The pace of regulatory change continues to change and with it demands – not always wise – for ever more transparency and disclosure. Family offices around the world are finding the process increasingly concerning.
A survey of more than 250 single-family offices worldwide shows that more than half of them (53 per cent) worry about rising demands for global transparency and information exchange – obviously important concerns for these traditionally discreet institutions.
Almost half (48 per cent) of SFOs said increasing complexity of cross-border tax compliance is a burden and 46 per cent said regulatory uncertainty has become a problem since the pandemic erupted two years ago, according to the study from EY.
With many family members travelling regularly across borders, 72 per cent of SFO respondents highlight concerns about the potential tax implications of remote working, suggesting that enthusiasm for abandoning traditional work practices has its limits.
“The global tax landscape is transforming almost beyond recognition. Governments around the world are looking for new sources of revenue in the wake of the Covid-19 pandemic and other economic pressures. Beyond the huge implications emerging from global tax reform, SFOs must also watch tax authorities’ increasing moves toward digitalisation, tax sustainability issues and the tax consequences of remote working,” Kate Barton, EY global vice chair – tax, said.

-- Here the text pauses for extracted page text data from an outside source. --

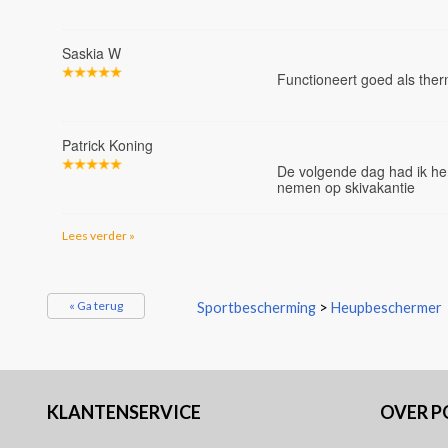
Saskia W
Functioneert goed als the
Patrick Koning
De volgende dag had ik he
nemen op skivakantie
Lees verder »
« Ga terug
Sportbescherming
>
Heupbeschermer
KLANTENSERVICE
OVER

As governments around the world try to repair public finances after the pandemic, and curb inflation, the world’s wealthiest citizens fear that they are likely to be targeted for higher taxes. Also, some market mishaps, such as the collapse last year of New York-based hedge fund Archegos, which was structured as an SFO, have put family offices under an unwelcome regulatory spotlight.
Among other findings, the study showed that 64 per cent of respondents aren’t sure whether their tax operations perform robustly; respondents cited worries about processes, people, technology, cost management and risk monitoring.
EY’s study, which plots the attitudes of SFOs in 12 countries, explores challenges and opportunities that family offices give priority to over changes such as regulations, economic shifts, digital technology, changing risks and approaches to how families should govern themselves.
The authors of the report said that many families and SFOs expand how they define their goals beyond financial results, drawing in ideas about protecting the Earth, human rights and wellbeing, and the impact of business on communities. Some 83 per cent of respondents said tracking nonfinancial metrics is important. However, only 30 per cent of SFOs do much to measure performance of nonfinancial metrics.